Да, я ей поверила. Я, впрочем, ни на минуту и не задумалась над тем, что это была ложь, — нет, Анна Вольская была в наших глазах совсем особенною девушкою. Она никогда не лгала, не пряталась в своих провинностях и была образцово честна, но ее нервность доходила иногда до болезненности, и я в первую же минуту ее рассказа подумала, что черная женщина была только плодом ее расстроенной фантазии. Но когда Вольская поклялась мне, что действительно видела черную женщину, — я уже не смела сомневаться больше в ее словах, и мне разом сделалось страшно.

ГЛАВА VII

Кис-Кис и ее исповедь. Батюшка

Следующий день было немецкое дежурство. Fraulein Hening — добродушная, толстенькая немочка, которую мы столько же любили, сколько ненавидели Пугача-Арно, — еще задолго до звонка к молитве пришла к нам в дортуар и стала, по своему обыкновению, «исповедовать», то есть расспрашивать, девочек о том, как они вели себя в предыдущее французское дежурство.

Мы никогда не лгали Кис-Кис, как называли нашу Fraulein, и потому Краснушка в первую же голову рассказала о вчерашней «истории», Миля Корбина присовокупила к этому рассказу и свое злополучное происшествие. Fraulein внимательно выслушала девочек, и лицо ее, обыкновенно жизнерадостное и светлое, приняло печальное выражение.

— Ах, Маруся, — произнесла она с глубоким вздохом, — золотое у тебя сердце, да буйная головушка! Тяжело тебе будет в жизни с твоим характером!

— Дуся-Fraulein, — пылко вскричала Краснушка, — ей-Богу же, я не виновата. Она придирается.

— Ты не должна говорить так о твоей классной даме, — сделав серьезное лицо, произнесла Кис-Кис.

— Право же, придирается, Fraulein-дуся!
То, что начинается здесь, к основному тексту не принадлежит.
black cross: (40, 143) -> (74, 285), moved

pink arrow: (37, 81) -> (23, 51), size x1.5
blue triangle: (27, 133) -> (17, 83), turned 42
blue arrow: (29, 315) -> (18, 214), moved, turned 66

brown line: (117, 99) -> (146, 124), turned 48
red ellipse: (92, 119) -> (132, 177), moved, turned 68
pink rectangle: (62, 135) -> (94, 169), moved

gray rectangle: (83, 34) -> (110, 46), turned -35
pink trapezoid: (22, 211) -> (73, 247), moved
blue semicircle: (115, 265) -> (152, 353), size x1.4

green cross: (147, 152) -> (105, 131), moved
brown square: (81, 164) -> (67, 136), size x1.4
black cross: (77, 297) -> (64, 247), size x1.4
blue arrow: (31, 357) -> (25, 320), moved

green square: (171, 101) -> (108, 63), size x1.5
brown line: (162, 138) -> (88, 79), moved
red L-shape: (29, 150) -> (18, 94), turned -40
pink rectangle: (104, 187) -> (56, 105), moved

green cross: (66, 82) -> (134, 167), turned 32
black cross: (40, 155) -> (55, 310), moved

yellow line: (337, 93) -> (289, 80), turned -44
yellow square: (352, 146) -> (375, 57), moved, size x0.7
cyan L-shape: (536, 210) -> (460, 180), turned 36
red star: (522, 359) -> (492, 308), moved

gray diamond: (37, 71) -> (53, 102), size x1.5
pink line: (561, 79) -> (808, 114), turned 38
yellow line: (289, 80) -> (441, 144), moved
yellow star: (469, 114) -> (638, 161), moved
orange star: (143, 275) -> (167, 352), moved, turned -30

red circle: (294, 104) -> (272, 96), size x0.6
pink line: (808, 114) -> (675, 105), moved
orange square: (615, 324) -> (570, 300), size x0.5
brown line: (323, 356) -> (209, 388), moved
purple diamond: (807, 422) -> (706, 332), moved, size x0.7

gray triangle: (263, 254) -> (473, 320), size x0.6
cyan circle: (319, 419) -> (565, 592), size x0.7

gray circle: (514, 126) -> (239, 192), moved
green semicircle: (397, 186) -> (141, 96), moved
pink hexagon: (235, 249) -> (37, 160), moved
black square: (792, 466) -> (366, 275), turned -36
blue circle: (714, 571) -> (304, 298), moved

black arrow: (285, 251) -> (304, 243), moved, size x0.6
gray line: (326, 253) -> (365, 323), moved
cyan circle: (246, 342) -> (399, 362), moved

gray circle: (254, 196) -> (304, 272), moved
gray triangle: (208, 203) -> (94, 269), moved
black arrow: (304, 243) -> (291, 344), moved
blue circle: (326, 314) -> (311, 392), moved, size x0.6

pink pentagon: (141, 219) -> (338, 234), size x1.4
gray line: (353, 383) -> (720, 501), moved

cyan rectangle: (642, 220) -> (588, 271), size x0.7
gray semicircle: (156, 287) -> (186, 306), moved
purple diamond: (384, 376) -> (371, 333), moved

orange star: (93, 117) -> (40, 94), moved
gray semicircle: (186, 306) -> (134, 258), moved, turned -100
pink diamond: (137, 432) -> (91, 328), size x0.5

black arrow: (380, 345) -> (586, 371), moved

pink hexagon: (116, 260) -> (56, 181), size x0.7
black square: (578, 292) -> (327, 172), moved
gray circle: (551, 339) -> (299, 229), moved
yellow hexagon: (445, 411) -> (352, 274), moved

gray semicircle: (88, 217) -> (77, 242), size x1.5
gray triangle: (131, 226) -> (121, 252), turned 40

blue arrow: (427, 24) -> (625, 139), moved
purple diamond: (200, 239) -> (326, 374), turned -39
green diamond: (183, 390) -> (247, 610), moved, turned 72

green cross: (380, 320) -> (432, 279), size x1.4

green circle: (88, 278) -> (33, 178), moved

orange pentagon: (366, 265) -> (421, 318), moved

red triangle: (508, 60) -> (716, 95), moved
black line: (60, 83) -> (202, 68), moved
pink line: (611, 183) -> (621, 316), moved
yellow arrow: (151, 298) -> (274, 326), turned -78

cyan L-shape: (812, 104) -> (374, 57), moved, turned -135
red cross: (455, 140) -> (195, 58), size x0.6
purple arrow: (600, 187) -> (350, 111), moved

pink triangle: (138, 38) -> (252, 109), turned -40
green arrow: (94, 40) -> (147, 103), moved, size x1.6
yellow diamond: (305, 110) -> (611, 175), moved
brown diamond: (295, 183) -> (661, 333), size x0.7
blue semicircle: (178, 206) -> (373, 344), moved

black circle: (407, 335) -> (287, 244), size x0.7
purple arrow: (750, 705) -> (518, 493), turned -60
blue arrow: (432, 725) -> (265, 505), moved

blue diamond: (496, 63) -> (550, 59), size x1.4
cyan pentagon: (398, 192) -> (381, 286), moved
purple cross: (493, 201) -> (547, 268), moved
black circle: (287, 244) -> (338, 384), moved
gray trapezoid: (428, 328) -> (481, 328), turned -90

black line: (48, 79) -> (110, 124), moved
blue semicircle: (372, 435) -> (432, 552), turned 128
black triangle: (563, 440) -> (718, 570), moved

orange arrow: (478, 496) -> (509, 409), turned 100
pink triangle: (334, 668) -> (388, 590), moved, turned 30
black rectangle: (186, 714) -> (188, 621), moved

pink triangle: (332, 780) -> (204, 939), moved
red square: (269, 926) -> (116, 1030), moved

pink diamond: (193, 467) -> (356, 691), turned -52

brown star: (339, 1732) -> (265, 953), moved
Ведь из-за пустяка началось: зачем я поцеловала Влассовскую после звонка.

— Ну и промолчала бы, смирилась, — укоризненно произнесла Fraulein, — а то ноль за поведение. Fi, Schande![15] Выпускная — и ноль… Ведь Maman может узнать, и тогда дело плохо… Слушай, Запольская, ты должна пойти извиниться перед mademoiselle Арно… Слышишь, ты должна, дитя мое!

— Никогда, — горячо вскричала Маруся, — никогда! Не требуйте этого от меня, я ее терпеть не могу, ненавижу, презираю! — Глаза девочки так и заблестели всеми своими искорками.

— Значит, ты не любишь меня! — произнесла Кис-Кис, укоризненно качая головою.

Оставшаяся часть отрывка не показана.